The picture drawn of the life and manners of the Albigenses is, in some essentials, inspired by the descriptions of the Covenanters in Old Mortality—a circumstance which, besides being pointed out by critics both contemporary and modern,[175] was admitted by Maturin himself; he observes, when introducing the sect for the first time: ‘It is — — — a curious, but indisputable matter of fact, that the majority of them were as tenacious of certain texts and terms of the Old Testament, as their legitimate descendants, the English Puritans, were some centuries later; and that, like them, they assumed Jewish names, fought with Jewish obduracy, and felt with Jewish hostility, even towards those of their community who differed from them in a penumbra of their creed.’ Hence the speeches and opinions of Boanerges—the leader of the sterner Albigenses—are the same, only less poignantly expressed, as Balfour’s; they quote the Old Testament as their chief authority, evince a mind equally relentless and unforgiving, and Boanerges rejects the appeals of Pierre to common humanity on the same arguments which Balfour uses in his dispute with Morton. The passages treating of the Albigenses are, however, vividly written and not wholly lacking in originality. The deacon Mephibosheth has no counterpart in Scott, and the little love-story of Amand is both natural and skilfully introduced, while the character of Pierre is entirely conventional.—
This last romance of Maturin was soon forgotten, nor was it ever reprinted, notwithstanding the benevolent critiques.[176] What the renumeration amounted to is not known, but Maturin’s last months were, by all accounts, about the gloomiest in his existence. Cares and anxieties had already begun to prey upon his health—never very robust—and the unfavourable circumstances under which The Albigenses was composed, at the expense of the night’s rest during a long time, completely broke it down, his pecuniary difficulties remaining as threatening as ever. There are, in Mangan’s article, a few recollections relative to the closing period of Maturin’s life; and although the writer, no doubt, shares the old tendency of his subject ‘of darkening the gloomy, and of deepening the sad,’ it is clear enough that there was, at this time, very little left of the well-dressed dandy who had once so greatly excelled in quadrille-parties and private theatricals:
The second time I saw Maturin he had been just officiating, as on the former occasion, at a funeral. He stalked along York Street with an abstracted, or rather distracted air, the white scarf and hat-band which he had received remaining still wreathed round his beautifully-shaped person, and exhibiting to the gaze of the amused and amazed pedestrians whom he almost literally encountered in his path, a boot upon one foot and a shoe on the other. His long pale, melancholy, Don Quixote, out-of-the-world face would have inclined you to believe that Dante, Bajazet, and the Cid had risen together from their sepulchres, and clubbed their features for the production of an effect. But Maturin’s mind was only fractionally pourtrayed, so to speak, in his countenance. The great Irishman, like Hamlet, had that within him which passed show, and escaped far and away beyond the possibility of expression by the clay lineament. He bore the ‘thunder-scars’ about him, but they were graven, not on his brow, but on his heart.

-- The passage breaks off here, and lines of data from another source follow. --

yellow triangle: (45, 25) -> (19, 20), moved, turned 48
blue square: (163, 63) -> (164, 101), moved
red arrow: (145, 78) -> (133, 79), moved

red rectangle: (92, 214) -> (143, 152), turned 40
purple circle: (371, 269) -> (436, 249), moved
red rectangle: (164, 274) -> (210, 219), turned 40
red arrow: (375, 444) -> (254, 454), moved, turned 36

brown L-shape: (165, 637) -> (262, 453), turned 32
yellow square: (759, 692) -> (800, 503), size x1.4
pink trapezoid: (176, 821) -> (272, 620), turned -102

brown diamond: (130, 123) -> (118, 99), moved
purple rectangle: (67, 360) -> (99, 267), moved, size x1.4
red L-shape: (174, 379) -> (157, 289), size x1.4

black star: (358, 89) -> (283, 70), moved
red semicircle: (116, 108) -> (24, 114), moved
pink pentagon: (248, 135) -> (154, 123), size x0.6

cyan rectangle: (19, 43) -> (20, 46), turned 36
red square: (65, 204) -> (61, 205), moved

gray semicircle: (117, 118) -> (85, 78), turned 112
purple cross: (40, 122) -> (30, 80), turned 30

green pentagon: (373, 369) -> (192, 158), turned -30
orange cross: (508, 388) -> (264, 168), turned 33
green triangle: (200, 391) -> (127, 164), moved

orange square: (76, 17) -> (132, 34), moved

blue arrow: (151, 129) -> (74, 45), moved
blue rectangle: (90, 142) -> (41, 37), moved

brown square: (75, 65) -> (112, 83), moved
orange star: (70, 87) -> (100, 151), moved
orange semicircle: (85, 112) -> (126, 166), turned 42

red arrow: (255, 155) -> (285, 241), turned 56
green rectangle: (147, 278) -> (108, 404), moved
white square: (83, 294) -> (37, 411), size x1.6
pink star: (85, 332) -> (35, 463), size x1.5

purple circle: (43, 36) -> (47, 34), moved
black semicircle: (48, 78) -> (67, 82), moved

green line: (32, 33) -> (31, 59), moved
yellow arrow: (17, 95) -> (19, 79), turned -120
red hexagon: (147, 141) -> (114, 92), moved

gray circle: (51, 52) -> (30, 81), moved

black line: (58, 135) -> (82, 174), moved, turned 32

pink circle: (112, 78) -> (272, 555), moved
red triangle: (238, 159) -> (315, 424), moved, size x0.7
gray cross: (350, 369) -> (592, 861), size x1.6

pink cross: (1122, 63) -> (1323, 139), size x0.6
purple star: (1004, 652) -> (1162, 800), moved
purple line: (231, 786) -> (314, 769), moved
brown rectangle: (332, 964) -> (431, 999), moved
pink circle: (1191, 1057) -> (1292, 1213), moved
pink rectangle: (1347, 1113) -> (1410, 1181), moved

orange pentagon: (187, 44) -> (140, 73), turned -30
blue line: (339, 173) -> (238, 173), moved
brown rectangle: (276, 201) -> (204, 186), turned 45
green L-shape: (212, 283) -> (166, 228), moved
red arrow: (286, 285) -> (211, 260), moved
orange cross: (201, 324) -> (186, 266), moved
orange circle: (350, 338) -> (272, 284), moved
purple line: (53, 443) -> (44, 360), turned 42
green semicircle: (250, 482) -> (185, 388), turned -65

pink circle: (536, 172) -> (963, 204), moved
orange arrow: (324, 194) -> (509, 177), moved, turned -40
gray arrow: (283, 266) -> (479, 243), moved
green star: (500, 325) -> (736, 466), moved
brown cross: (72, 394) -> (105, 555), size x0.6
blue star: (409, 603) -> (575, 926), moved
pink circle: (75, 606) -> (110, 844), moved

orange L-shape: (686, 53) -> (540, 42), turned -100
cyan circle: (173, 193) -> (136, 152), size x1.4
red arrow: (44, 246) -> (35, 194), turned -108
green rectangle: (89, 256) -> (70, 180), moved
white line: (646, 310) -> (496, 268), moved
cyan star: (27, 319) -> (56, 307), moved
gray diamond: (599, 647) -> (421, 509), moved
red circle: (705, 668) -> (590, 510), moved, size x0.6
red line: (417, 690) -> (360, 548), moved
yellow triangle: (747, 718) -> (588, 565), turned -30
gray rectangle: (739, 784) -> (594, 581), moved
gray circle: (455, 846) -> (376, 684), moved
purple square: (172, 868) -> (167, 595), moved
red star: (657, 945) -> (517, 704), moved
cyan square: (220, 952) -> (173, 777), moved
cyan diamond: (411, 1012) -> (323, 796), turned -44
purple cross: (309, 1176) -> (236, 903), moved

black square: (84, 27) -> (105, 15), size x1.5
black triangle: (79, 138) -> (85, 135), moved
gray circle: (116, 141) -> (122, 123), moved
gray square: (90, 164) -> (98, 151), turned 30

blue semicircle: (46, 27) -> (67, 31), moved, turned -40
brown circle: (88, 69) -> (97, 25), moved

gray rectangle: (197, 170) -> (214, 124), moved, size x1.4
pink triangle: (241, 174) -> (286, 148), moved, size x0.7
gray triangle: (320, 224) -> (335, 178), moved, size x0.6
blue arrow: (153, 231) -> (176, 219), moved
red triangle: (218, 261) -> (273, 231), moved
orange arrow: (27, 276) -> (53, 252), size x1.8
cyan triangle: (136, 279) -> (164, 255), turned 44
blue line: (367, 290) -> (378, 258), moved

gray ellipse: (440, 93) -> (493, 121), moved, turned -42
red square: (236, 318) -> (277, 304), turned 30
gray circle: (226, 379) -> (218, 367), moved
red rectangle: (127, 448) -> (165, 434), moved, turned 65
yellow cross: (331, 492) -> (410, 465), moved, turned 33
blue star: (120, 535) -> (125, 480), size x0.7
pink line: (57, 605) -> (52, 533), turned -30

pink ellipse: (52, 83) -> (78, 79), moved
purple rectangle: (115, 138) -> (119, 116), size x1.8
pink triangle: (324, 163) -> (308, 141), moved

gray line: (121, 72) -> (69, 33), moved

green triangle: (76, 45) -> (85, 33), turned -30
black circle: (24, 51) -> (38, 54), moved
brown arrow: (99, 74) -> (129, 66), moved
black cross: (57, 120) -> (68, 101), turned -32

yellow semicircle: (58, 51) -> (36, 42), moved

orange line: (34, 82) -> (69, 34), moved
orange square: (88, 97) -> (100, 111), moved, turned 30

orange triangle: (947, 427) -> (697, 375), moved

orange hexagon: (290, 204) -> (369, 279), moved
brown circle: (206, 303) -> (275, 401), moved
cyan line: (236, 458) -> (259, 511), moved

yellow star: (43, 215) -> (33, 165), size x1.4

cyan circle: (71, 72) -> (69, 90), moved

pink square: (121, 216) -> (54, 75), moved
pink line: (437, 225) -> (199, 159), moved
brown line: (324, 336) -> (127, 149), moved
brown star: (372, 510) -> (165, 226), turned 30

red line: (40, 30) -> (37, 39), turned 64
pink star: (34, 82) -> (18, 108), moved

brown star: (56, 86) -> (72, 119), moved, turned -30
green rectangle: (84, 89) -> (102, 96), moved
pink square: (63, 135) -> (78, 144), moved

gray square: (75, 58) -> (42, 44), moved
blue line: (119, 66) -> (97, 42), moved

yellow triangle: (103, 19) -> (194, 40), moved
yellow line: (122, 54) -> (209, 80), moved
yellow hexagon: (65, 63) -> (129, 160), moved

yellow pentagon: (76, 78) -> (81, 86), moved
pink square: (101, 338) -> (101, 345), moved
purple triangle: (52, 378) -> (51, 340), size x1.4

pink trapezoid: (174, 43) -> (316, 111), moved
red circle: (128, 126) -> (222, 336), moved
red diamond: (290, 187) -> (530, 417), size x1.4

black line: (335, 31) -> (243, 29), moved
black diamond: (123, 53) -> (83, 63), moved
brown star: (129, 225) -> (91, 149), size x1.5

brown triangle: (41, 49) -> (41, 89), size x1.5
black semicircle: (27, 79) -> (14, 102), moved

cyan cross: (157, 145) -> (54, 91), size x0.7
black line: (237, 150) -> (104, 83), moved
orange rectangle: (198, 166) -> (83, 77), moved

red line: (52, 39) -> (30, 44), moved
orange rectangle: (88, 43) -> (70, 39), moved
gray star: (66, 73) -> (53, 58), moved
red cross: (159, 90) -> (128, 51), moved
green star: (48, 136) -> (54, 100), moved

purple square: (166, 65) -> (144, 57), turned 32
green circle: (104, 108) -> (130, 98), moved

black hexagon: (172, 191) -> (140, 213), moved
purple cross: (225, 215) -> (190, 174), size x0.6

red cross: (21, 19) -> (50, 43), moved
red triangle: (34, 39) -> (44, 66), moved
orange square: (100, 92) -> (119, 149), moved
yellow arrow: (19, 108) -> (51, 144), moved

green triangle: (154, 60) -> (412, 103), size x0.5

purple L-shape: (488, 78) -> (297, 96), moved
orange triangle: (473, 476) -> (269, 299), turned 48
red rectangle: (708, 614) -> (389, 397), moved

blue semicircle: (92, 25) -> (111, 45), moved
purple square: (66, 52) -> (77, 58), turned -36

The third and last time that I beheld this marvellous man I remember well. It was some time before his death, on a balmy autumn evening, in 1824. He slowly descended the steps of his own house — — — and took his way in the direction of Whitefriars Street, into Castle Street, and passed the Royal Exchange into Dame Street, every second person staring at him and the extraordinary double-belted and treble-caped rug of an old garment—neither coat nor cloak—which enveloped his person. But here it was that I, who had tracked the footsteps of the man as his shadow, discovered that the feeling to which some individuals, rather over sharp and shrewd, had been pleased to ascribe this ‘affectation of singularity,’ had no existence in Maturin. For, instead of passing along Dame Street, where he would have been ‘the observed of all observers,’ he wended his way along the dark and forlorn locality of Dame Lane, and having reached the end of this not very classical thoroughfare, crossed over to Anglesea Street, where I lost sight of him. Perhaps he went into one of those bibliopolitan establishments wherewith that Paternoster Row of Dublin then abounded. I never saw him afterwards.
In the beginning of October 1824 Maturin was seized by an acute malady which the physicians, considering his impaired health in general, apprehended to be mortal. On the 5:th Sir Charles Morgan wrote to Cyrus Redding:[177]
My dear R.—Poor Maturin is ill, severely ill; we (the Drs.) have sent him into the country, I fear, to die. Not contented with drawing the ‘saints’ down upon him, he has attacked the ‘papishes’ and is now in the condition somewhat of a nut between the two blades of a nutcracker. If the poor fellow should live, and the two parties abuse him into a good living, there might be some good for it, for he has a family of fine children. I fear, however, there is little chance of either.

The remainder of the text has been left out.